The easiest thing is to use the .value
attribute of the HDF5 dataset.
>>> hf = h5py.File('/path/to/file', 'r')
>>> data = hf.get('dataset_name').value # `data` is now an ndarray.
You can also slice the dataset, which produces an actual ndarray with the requested data:
>>> hf['dataset_name'][:10] # produces ndarray as well
But keep in mind that in many ways the h5py
dataset acts like an ndarray
. So you can pass the dataset itself unchanged to most, if not all, NumPy functions. So, for example, this works just fine: np.mean(hf.get('dataset_name'))
.
EDIT:
I misunderstood the question originally. The problem isn't loading the numerical data, it's that the dataset actually contains HDF5 references. This is a strange setup, and it's kind of awkward to read in h5py
. You need to dereference each reference in the dataset. I'll show it for just one of them.
First, let's create a file and a temporary dataset:
>>> f = h5py.File('tmp.h5', 'w')
>>> ds = f.create_dataset('data', data=np.zeros(10,))
Next, create a reference to it and store a few of them in a dataset.
>>> ref_dtype = h5py.special_dtype(ref=h5py.Reference)
>>> ref_ds = f.create_dataset('data_refs', data=(ds.ref, ds.ref), dtype=ref_dtype)
Then you can read one of these back, in a circuitous way, by getting its name ,and then reading from that actual dataset that is referenced.

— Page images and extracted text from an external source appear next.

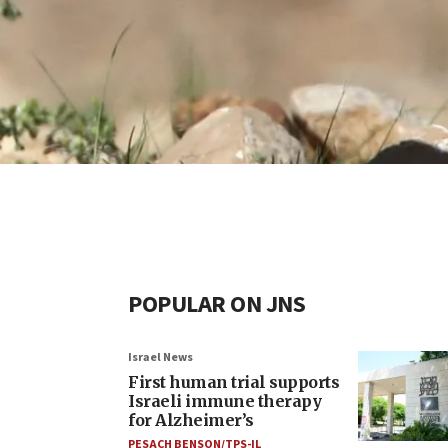
POPULAR ON JNS
Israel News
First human trial supports
Israeli immune therapy
for Alzheimer’s
PESACH BENSON/TPS-IL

>>> name = h5py.h5r.get_name(ref_ds[0], f.id) # 2nd argument is the file identifier
>>> print(name)
b'/data'
>>> out = f[name]
>>> print(out.shape)
(10,)
It's round-about, but it seems to work. The TL;DR is: get the name of the referenced dataset, and read directly from that.
Note:
The h5py.h5r.dereference
function seems pretty unhelpful here, despite the name. It returns the ID of the referenced object. This can be read from directly, but it's very easy to cause a crash in this case (I did it several times in this contrived example here). Getting the name and reading from that is much easier.
Note 2:
As stated in the release notes for h5py 2.1, the use of Dataset.value
property is deprecated and should be replaced by using mydataset[...]
or mydataset[()]
as appropriate.
The property Dataset.value
, which dates back to h5py 1.0, is deprecated and will be removed in a later release. This property dumps the entire dataset into a NumPy array. Code using .value
should be updated to use NumPy indexing, using mydataset[...]
or mydataset[()]
as appropriate.